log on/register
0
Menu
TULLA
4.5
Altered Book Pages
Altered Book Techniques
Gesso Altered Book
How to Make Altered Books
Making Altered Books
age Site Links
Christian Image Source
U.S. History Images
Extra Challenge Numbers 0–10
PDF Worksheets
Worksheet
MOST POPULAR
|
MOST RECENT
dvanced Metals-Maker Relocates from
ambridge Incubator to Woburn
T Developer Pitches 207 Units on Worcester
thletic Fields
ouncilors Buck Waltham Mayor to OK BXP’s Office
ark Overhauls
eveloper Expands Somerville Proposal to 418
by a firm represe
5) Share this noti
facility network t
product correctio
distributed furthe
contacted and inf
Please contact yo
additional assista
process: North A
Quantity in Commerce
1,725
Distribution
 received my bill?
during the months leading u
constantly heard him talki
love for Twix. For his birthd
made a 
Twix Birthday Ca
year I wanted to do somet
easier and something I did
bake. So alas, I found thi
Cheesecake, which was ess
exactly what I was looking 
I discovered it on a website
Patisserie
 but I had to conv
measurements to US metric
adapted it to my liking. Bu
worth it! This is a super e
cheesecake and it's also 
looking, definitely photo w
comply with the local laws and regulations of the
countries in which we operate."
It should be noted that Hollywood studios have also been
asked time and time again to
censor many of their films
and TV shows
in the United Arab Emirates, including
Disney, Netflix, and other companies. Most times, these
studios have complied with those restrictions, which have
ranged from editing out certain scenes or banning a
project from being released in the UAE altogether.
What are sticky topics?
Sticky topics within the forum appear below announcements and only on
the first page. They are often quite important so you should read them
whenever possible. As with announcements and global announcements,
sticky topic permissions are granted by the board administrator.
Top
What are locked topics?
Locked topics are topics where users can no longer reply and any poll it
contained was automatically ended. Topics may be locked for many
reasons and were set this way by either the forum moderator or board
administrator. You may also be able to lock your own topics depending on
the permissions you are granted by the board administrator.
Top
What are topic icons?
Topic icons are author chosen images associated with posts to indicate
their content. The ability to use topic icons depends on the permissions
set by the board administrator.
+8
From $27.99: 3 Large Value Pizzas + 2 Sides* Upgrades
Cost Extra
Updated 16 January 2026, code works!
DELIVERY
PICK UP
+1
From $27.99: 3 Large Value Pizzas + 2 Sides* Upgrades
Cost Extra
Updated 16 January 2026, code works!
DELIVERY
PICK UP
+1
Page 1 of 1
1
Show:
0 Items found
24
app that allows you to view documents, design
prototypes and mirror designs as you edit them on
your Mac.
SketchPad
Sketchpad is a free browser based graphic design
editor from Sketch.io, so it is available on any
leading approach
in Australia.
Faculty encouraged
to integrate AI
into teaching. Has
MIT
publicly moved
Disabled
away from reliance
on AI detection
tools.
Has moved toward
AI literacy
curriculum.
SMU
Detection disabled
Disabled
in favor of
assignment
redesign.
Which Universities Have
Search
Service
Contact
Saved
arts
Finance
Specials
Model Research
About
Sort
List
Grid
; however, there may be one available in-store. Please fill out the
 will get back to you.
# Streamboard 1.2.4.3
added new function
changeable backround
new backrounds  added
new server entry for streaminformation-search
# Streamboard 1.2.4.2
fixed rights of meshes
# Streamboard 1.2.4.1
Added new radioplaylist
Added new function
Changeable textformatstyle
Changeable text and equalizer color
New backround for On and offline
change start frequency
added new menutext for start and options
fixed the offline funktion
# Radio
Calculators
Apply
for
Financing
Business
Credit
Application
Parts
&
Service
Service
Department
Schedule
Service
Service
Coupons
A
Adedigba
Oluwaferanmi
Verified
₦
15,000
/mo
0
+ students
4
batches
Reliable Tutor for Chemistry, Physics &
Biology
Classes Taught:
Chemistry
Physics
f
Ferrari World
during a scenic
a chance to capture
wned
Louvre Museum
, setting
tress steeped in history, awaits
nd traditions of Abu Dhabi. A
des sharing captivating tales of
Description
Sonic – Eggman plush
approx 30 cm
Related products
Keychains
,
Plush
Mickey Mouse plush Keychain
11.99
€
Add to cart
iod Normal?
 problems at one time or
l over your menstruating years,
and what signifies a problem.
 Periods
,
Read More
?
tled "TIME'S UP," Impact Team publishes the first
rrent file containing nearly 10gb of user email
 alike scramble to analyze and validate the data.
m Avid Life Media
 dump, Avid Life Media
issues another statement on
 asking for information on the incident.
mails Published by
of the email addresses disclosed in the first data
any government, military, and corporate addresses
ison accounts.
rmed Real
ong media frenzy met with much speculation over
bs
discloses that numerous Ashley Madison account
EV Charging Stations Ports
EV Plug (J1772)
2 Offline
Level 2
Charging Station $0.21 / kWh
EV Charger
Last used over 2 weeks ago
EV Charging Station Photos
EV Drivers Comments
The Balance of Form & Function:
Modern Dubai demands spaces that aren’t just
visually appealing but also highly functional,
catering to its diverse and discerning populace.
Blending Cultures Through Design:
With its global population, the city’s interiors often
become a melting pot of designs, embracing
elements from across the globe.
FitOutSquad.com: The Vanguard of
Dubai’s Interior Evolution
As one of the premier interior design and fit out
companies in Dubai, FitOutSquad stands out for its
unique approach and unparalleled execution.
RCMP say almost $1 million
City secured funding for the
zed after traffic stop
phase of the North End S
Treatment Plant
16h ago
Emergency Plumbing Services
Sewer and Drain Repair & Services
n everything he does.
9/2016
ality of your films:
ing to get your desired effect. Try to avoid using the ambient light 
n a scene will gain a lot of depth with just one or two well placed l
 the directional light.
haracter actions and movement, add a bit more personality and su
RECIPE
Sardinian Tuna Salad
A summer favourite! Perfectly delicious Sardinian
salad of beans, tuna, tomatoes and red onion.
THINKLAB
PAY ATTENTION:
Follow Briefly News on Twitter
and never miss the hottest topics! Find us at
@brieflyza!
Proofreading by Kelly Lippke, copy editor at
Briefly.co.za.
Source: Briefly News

Assignment
Transcribe all of the material above so that it matches the source exactly.

Exercise output
log on/register
0
Menu
TULLA
4.5
Altered Book Pages
Altered Book Techniques
Gesso Altered Book
How to Make Altered Books
Making Altered Books
age Site Links
Christian Image Source
U.S. History Images
Extra Challenge Numbers 0–10
PDF Worksheets
Worksheet
MOST POPULAR
|
MOST RECENT
dvanced Metals-Maker Relocates from
ambridge Incubator to Woburn
T Developer Pitches 207 Units on Worcester
thletic Fields
ouncilors Buck Waltham Mayor to OK BXP’s Office
ark Overhauls
eveloper Expands Somerville Proposal to 418
by a firm represe
5) Share this noti
facility network t
product correctio
distributed furthe
contacted and inf
Please contact yo
additional assista
process: North A
Quantity in Commerce
1,725
Distribution
 received my bill?
during the months leading u
constantly heard him talki
love for Twix. For his birthd
made a 
Twix Birthday Ca
year I wanted to do somet
easier and something I did
bake. So alas, I found thi
Cheesecake, which was ess
exactly what I was looking 
I discovered it on a website
Patisserie
 but I had to conv
measurements to US metric
adapted it to my liking. Bu
worth it! This is a super e
cheesecake and it's also 
looking, definitely photo w
comply with the local laws and regulations of the
countries in which we operate."
It should be noted that Hollywood studios have also been
asked time and time again to
censor many of their films
and TV shows
in the United Arab Emirates, including
Disney, Netflix, and other companies. Most times, these
studios have complied with those restrictions, which have
ranged from editing out certain scenes or banning a
project from being released in the UAE altogether.
What are sticky topics?
Sticky topics within the forum appear below announcements and only on
the first page. They are often quite important so you should read them
whenever possible. As with announcements and global announcements,
sticky topic permissions are granted by the board administrator.
Top
What are locked topics?
Locked topics are topics where users can no longer reply and any poll it
contained was automatically ended. Topics may be locked for many
reasons and were set this way by either the forum moderator or board
administrator. You may also be able to lock your own topics depending on
the permissions you are granted by the board administrator.
Top
What are topic icons?
Topic icons are author chosen images associated with posts to indicate
their content. The ability to use topic icons depends on the permissions
set by the board administrator.
+8
From $27.99: 3 Large Value Pizzas + 2 Sides* Upgrades
Cost Extra
Updated 16 January 2026, code works!
DELIVERY
PICK UP
+1
From $27.99: 3 Large Value Pizzas + 2 Sides* Upgrades
Cost Extra
Updated 16 January 2026, code works!
DELIVERY
PICK UP
+1
Page 1 of 1
1
Show:
0 Items found
24
app that allows you to view documents, design
prototypes and mirror designs as you edit them on
your Mac.
SketchPad
Sketchpad is a free browser based graphic design
editor from Sketch.io, so it is available on any
leading approach
in Australia.
Faculty encouraged
to integrate AI
into teaching. Has
MIT
publicly moved
Disabled
away from reliance
on AI detection
tools.
Has moved toward
AI literacy
curriculum.
SMU
Detection disabled
Disabled
in favor of
assignment
redesign.
Which Universities Have
Search
Service
Contact
Saved
arts
Finance
Specials
Model Research
About
Sort
List
Grid
; however, there may be one available in-store. Please fill out the
 will get back to you.
# Streamboard 1.2.4.3
added new function
changeable backround
new backrounds  added
new server entry for streaminformation-search
# Streamboard 1.2.4.2
fixed rights of meshes
# Streamboard 1.2.4.1
Added new radioplaylist
Added new function
Changeable textformatstyle
Changeable text and equalizer color
New backround for On and offline
change start frequency
added new menutext for start and options
fixed the offline funktion
# Radio
Calculators
Apply
for
Financing
Business
Credit
Application
Parts
&
Service
Service
Department
Schedule
Service
Service
Coupons
A
Adedigba
Oluwaferanmi
Verified
₦
15,000
/mo
0
+ students
4
batches
Reliable Tutor for Chemistry, Physics &
Biology
Classes Taught:
Chemistry
Physics
f
Ferrari World
during a scenic
a chance to capture
wned
Louvre Museum
, setting
tress steeped in history, awaits
nd traditions of Abu Dhabi. A
des sharing captivating tales of
Description
Sonic – Eggman plush
approx 30 cm
Related products
Keychains
,
Plush
Mickey Mouse plush Keychain
11.99
€
Add to cart
iod Normal?
 problems at one time or
l over your menstruating years,
and what signifies a problem.
 Periods
,
Read More
?
tled "TIME'S UP," Impact Team publishes the first
rrent file containing nearly 10gb of user email
 alike scramble to analyze and validate the data.
m Avid Life Media
 dump, Avid Life Media
issues another statement on
 asking for information on the incident.
mails Published by
of the email addresses disclosed in the first data
any government, military, and corporate addresses
ison accounts.
rmed Real
ong media frenzy met with much speculation over
bs
discloses that numerous Ashley Madison account
EV Charging Stations Ports
EV Plug (J1772)
2 Offline
Level 2
Charging Station $0.21 / kWh
EV Charger
Last used over 2 weeks ago
EV Charging Station Photos
EV Drivers Comments
The Balance of Form & Function:
Modern Dubai demands spaces that aren’t just
visually appealing but also highly functional,
catering to its diverse and discerning populace.
Blending Cultures Through Design:
With its global population, the city’s interiors often
become a melting pot of designs, embracing
elements from across the globe.
FitOutSquad.com: The Vanguard of
Dubai’s Interior Evolution
As one of the premier interior design and fit out
companies in Dubai, FitOutSquad stands out for its
unique approach and unparalleled execution.
RCMP say almost $1 million
City secured funding for the
zed after traffic stop
phase of the North End S
Treatment Plant
16h ago
Emergency Plumbing Services
Sewer and Drain Repair & Services
n everything he does.
9/2016
ality of your films:
ing to get your desired effect. Try to avoid using the ambient light 
n a scene will gain a lot of depth with just one or two well placed l
 the directional light.
haracter actions and movement, add a bit more personality and su
RECIPE
Sardinian Tuna Salad
A summer favourite! Perfectly delicious Sardinian
salad of beans, tuna, tomatoes and red onion.
THINKLAB
PAY ATTENTION:
Follow Briefly News on Twitter
and never miss the hottest topics! Find us at
@brieflyza!
Proofreading by Kelly Lippke, copy editor at
Briefly.co.za.
Source: Briefly News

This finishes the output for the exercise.